===== GIVEN ENTRIES

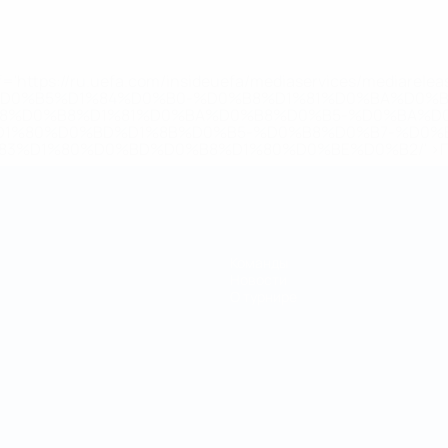
='https://ru.uefa.com/insideuefa/mediaservices/mediarel
%D0%B5%D1%84%D0%B0-%D0%B8%D1%81%D0%BA%D0%B
B8%D0%B8%D1%81%D0%BA%D0%B8%D0%B5-%D0%BA%D0
D1%80%D0%BD%D1%8B%D0%B5-%D0%B8%D0%B7-%D0%B
83%D1%80%D0%BD%D0%B8%D1%80%D0%BE%D0%B2/' >По
Команды
Новости
О турнире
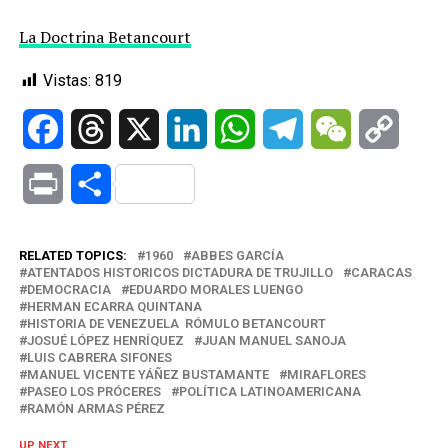
La Doctrina Betancourt
Vistas:
819
Facebook
Threads
X
LinkedIn
WhatsApp
Telegram
WeChat
Copy
Link
Print
Compartir
RELATED TOPICS:
1960
ABBES GARCÍA
ATENTADOS HISTORICOS DICTADURA DE TRUJILLO
CARACAS
DEMOCRACIA
EDUARDO MORALES LUENGO
HERMAN ECARRA QUINTANA
HISTORIA DE VENEZUELA RÓMULO BETANCOURT
JOSUÉ LÓPEZ HENRÍQUEZ
JUAN MANUEL SANOJA
LUIS CABRERA SIFONES
MANUEL VICENTE YÁÑEZ BUSTAMANTE
MIRAFLORES
PASEO LOS PRÓCERES
POLÍTICA LATINOAMERICANA
RAMÓN ARMAS PÉREZ
UP NEXT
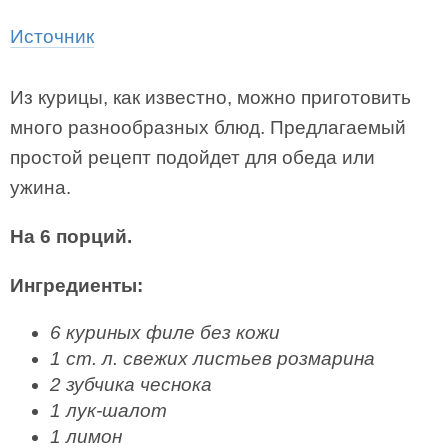
Источник
Из курицы, как известно, можно приготовить
много разнообразных блюд. Предлагаемый
простой рецепт подойдет для обеда или
ужина.
На 6 порций.
Ингредиенты:
6 куриных филе без кожи
1 ст. л. свежих листьев розмарина
2 зубчика чеснока
1 лук-шалот
1 лимон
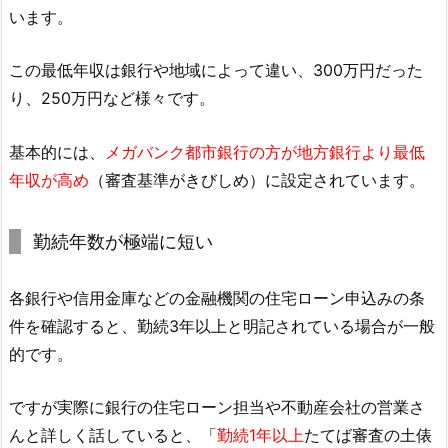
います。
この最低年収は銀行や地域によって違い、300万円だった
り、250万円など様々です。
基本的には、
メガバンク都市銀行の方が地方銀行より最低
年収が高め
（審査基準がきびしめ）に設定されています。
勤続年数が極端に短い
各銀行や信用金庫などの金融機関の住宅ローン申込みの条
件を確認すると、勤続3年以上と明記されている場合が一般
的です。
ですが実際に銀行の住宅ローン担当や不動産会社の営業さ
んと詳しく話していると、「
勤続1年以上
たてば審査の土俵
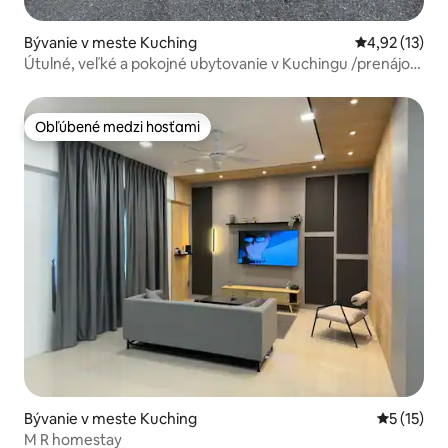
Bývanie v meste Kuching
Priemerné oh
4,92 (13)
Útulné, veľké a pokojné ubytovanie v Kuchingu /prenájom
áut
Obľúbené medzi hosťami
Obľúbené medzi hosťami
Bývanie v meste Kuching
Priemerné
5 (15)
M R homestay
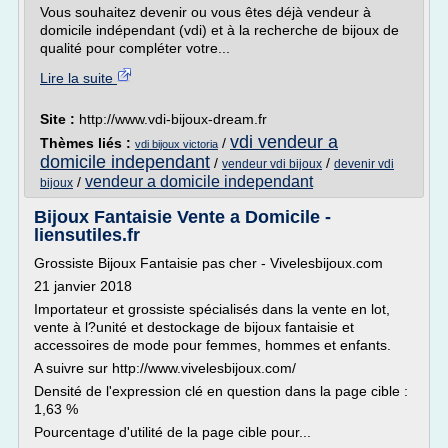
Vous souhaitez devenir ou vous êtes déjà vendeur à
domicile indépendant (vdi) et à la recherche de bijoux de
qualité pour compléter votre...
Lire la suite
Site :
http://www.vdi-bijoux-dream.fr
vdi vendeur a
Thèmes liés :
/
vdi bijoux victoria
domicile independant
/
/
vendeur vdi bijoux
devenir vdi
vendeur a domicile independant
/
bijoux
Bijoux Fantaisie Vente a Domicile -
liensutiles.fr
Grossiste Bijoux Fantaisie pas cher - Vivelesbijoux.com
21 janvier 2018
Importateur et grossiste spécialisés dans la vente en lot,
vente à l?unité et destockage de bijoux fantaisie et
accessoires de mode pour femmes, hommes et enfants.
A suivre sur http://www.vivelesbijoux.com/
Densité de l'expression clé en question dans la page cible :
1,63 %
Pourcentage d'utilité de la page cible pour...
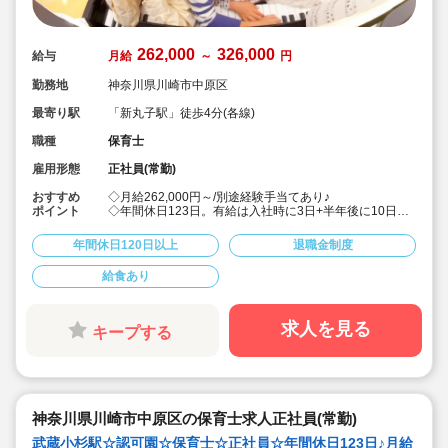
262,000
326,000
給与
月給
～
円
勤務地
神奈川県川崎市中原区
最寄り駅
「新丸子駅」徒歩4分(各線)
職種
保育士
雇用形態
正社員(常勤)
おすすめ
◇月給262,000円～/別途経験手当てあり♪
ポイント
◇年間休日123日。有給は入社時に3日+半年後に10日付
与！特別休暇も年5日でプライベート充実☆
◇借り上げ社宅制度あり！(敷金礼金なし)
年間休日120日以上
退職金制度
◇介護休暇・産前産後休暇・育児休暇の取得率100％！
復帰率も83％♪
給食あり
◇男性保育士も数多く活躍中の法人です！
◇主体性をはぐくむコーナー保育などを取り入れた、こ
どもたち一人ひとりに寄り添う保育を行っています。
◇各種研修を無理なく実施しているので、ブランクある
求人を見る
キープする
方や未経験の方も安心。主任や園長を目指す方のサポー
トも万全です♪
神奈川県川崎市中原区の保育士求人正社員(常勤)
武蔵小杉駅☆認可園☆保育士☆正社員☆年間休日123日♪月給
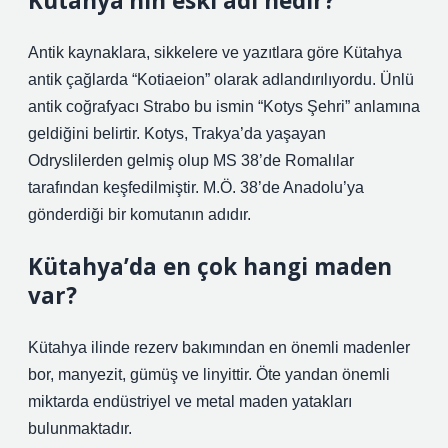
Kütahya’nın eski adı nedir?
Antik kaynaklara, sikkelere ve yazıtlara göre Kütahya
antik çağlarda “Kotiaeion” olarak adlandırılıyordu. Ünlü
antik coğrafyacı Strabo bu ismin “Kotys Şehri” anlamına
geldiğini belirtir. Kotys, Trakya’da yaşayan
Odryslilerden gelmiş olup MS 38’de Romalılar
tarafından keşfedilmiştir. M.Ö. 38’de Anadolu’ya
gönderdiği bir komutanın adıdır.
Kütahya’da en çok hangi maden
var?
Kütahya ilinde rezerv bakımından en önemli madenler
bor, manyezit, gümüş ve linyittir. Öte yandan önemli
miktarda endüstriyel ve metal maden yatakları
bulunmaktadır.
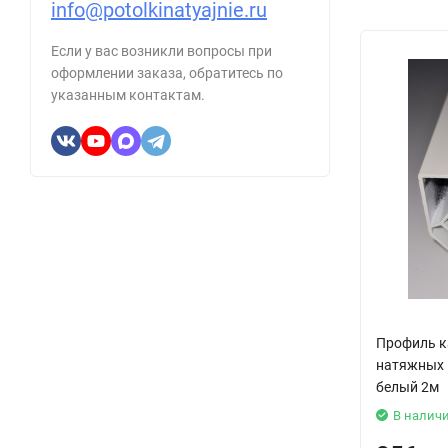
info@potolkinatyajnie.ru
Если у вас возникли вопросы при
оформлении заказа, обратитесь по
указанным контактам.
Профиль к
натяжных 
белый 2м
В налич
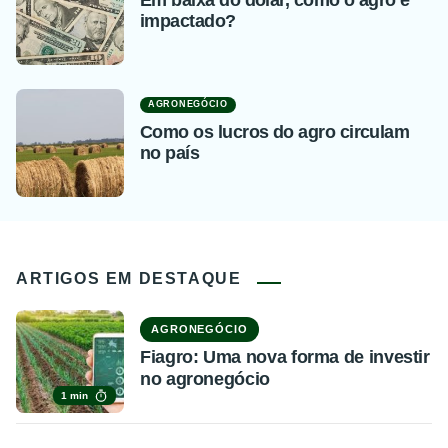
Em baixa do dólar, como o agro é
impactado?
AGRONEGÓCIO
Como os lucros do agro circulam
no país
ARTIGOS EM DESTAQUE
AGRONEGÓCIO
Fiagro: Uma nova forma de investir
no agronegócio
1 min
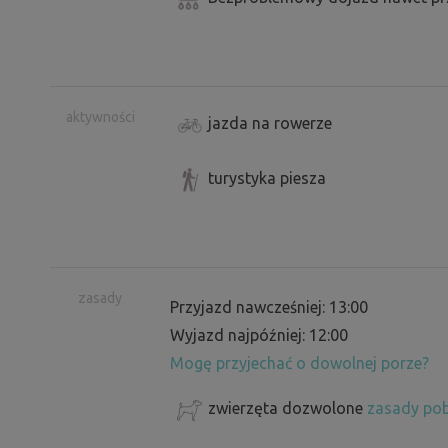
aktywności
jazda na rowerze
turystyka piesza
zasady
Przyjazd nawcześniej: 13:00
Wyjazd najpóźniej: 12:00
Mogę przyjechać o dowolnej porze?
zwierzęta dozwolone
zasady pob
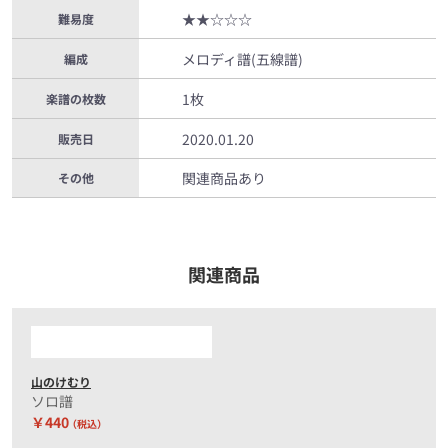
★★☆☆☆
難易度
メロディ譜(五線譜)
編成
1枚
楽譜の枚数
2020.01.20
販売日
関連商品あり
その他
関連商品
山のけむり
ソロ譜
￥440
（税込）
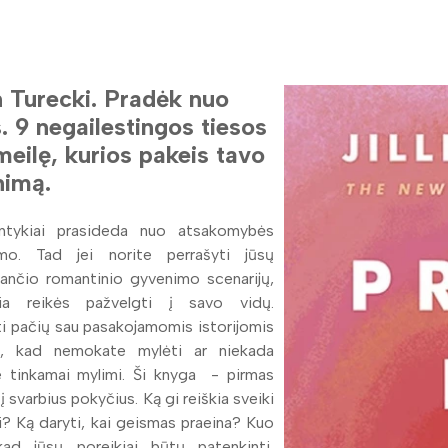
an Turecki. Pradėk nuo
. 9 negailestingos tiesos
meilę, kurios pakeis tavo
nimą.
ntykiai prasideda nuo atsakomybės
imo. Tad jei norite perrašyti jūsų
ančio romantinio gyvenimo scenarijų,
sia reikės pažvelgti į savo vidų.
i pačių sau pasakojamomis istorijomis
i, kad nemokate mylėti ar niekada
e tinkamai mylimi. Ši knyga - pirmas
į svarbius pokyčius. Ką gi reiškia sveiki
i? Ką daryti, kai geismas praeina? Kuo
kad jūsų poreikiai būtų patenkinti,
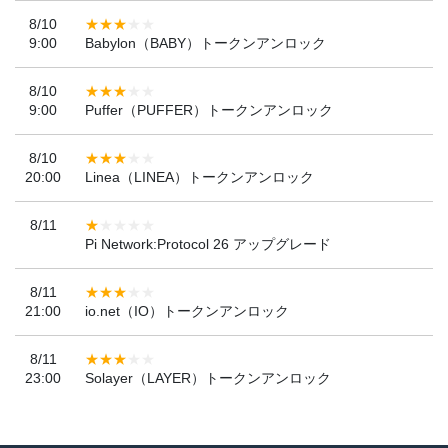
8/10
9:00
Babylon（BABY）トークンアンロック
8/10
9:00
Puffer（PUFFER）トークンアンロック
8/10
20:00
Linea（LINEA）トークンアンロック
8/11
Pi Network:Protocol 26 アップグレード
8/11
21:00
io.net（IO）トークンアンロック
8/11
23:00
Solayer（LAYER）トークンアンロック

==========

§ **GOAL OF THE EXERCISE**: The lines that contain the word "jūsų" are wanted; copy each of them from the records.

§ **WRITTEN RESPONSE**:
imo. Tad jei norite perrašyti jūsų
kad jūsų poreikiai būtų patenkinti,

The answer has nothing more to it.